◆ ACTIVITY: In the listing below, tally each line that contains "Užsienio". Reply with the total only.

★ ★ ★ ★ ★

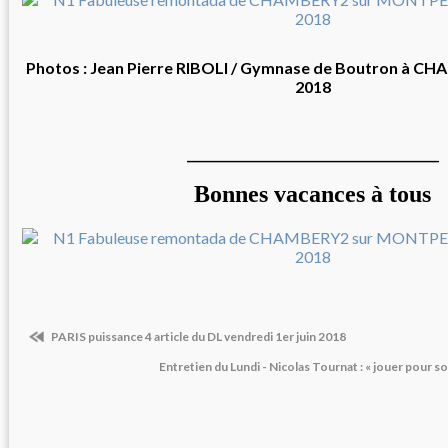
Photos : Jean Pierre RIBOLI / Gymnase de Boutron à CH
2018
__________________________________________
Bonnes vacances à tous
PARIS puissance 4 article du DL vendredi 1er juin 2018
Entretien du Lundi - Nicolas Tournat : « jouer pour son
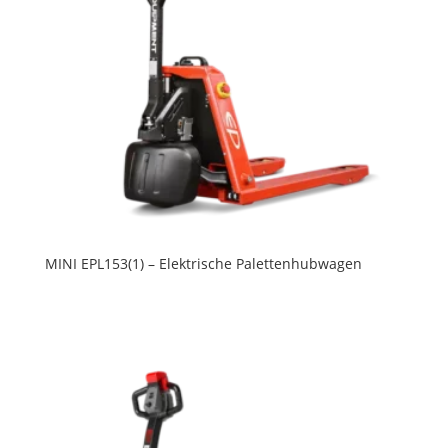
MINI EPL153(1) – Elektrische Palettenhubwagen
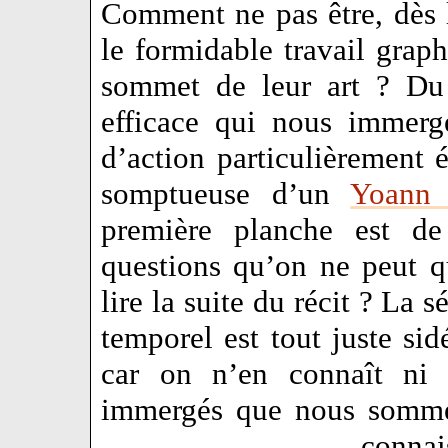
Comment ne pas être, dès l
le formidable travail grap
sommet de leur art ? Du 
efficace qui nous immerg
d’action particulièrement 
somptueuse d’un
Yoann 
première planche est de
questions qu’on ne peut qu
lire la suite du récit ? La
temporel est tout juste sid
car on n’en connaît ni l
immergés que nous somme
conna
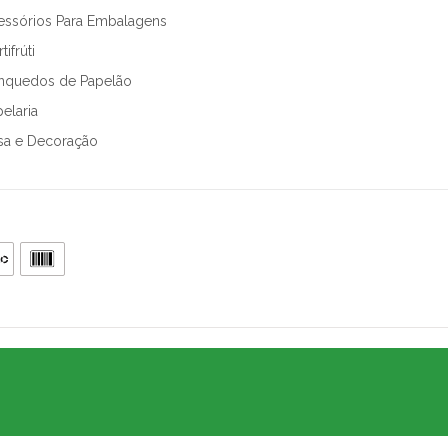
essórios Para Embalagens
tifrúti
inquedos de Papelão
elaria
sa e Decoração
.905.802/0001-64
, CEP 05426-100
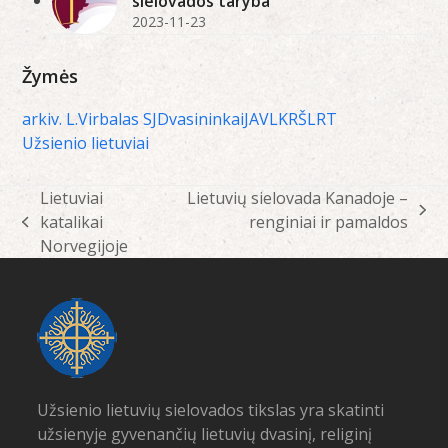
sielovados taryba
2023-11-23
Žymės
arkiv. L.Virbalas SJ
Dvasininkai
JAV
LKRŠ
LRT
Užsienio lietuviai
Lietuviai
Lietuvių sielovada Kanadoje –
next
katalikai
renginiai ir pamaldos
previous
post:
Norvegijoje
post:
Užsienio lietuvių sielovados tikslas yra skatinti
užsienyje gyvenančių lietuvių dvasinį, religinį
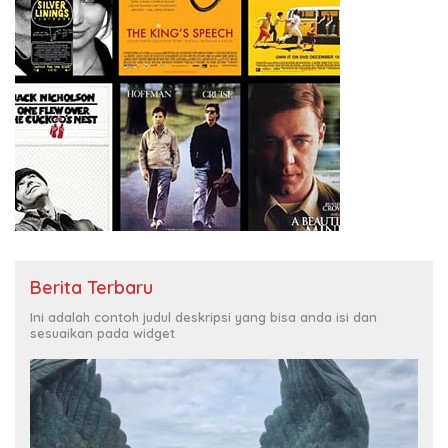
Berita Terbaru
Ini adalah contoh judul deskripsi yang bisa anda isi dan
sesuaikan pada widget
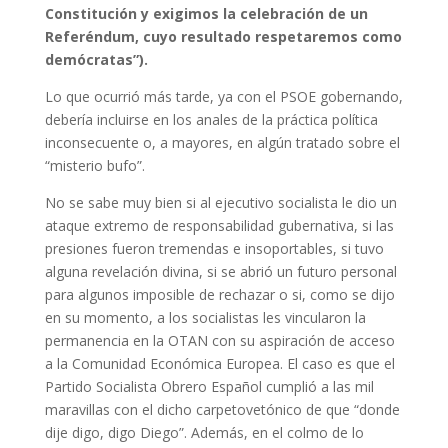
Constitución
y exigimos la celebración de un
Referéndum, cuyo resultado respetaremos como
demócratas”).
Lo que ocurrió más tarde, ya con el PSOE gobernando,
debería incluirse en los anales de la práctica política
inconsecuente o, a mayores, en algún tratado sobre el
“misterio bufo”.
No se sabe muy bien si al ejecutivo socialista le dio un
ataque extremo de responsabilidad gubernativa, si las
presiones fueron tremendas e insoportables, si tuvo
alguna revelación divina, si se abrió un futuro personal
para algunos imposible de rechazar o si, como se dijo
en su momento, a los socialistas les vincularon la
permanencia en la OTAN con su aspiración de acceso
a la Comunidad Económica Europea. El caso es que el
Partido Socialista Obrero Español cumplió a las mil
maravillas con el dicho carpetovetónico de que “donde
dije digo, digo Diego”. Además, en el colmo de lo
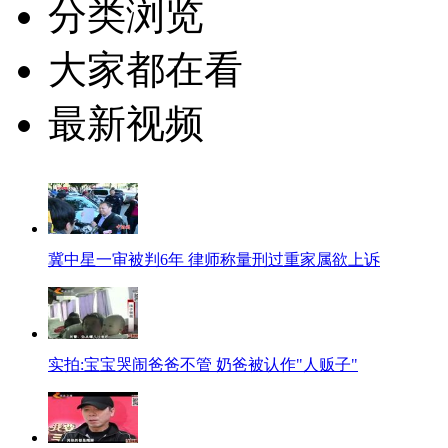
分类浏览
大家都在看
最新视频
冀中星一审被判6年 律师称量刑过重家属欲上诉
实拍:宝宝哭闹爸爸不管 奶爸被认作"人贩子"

★ ★ ★ ★ ★

◆ THE ANSWER: 2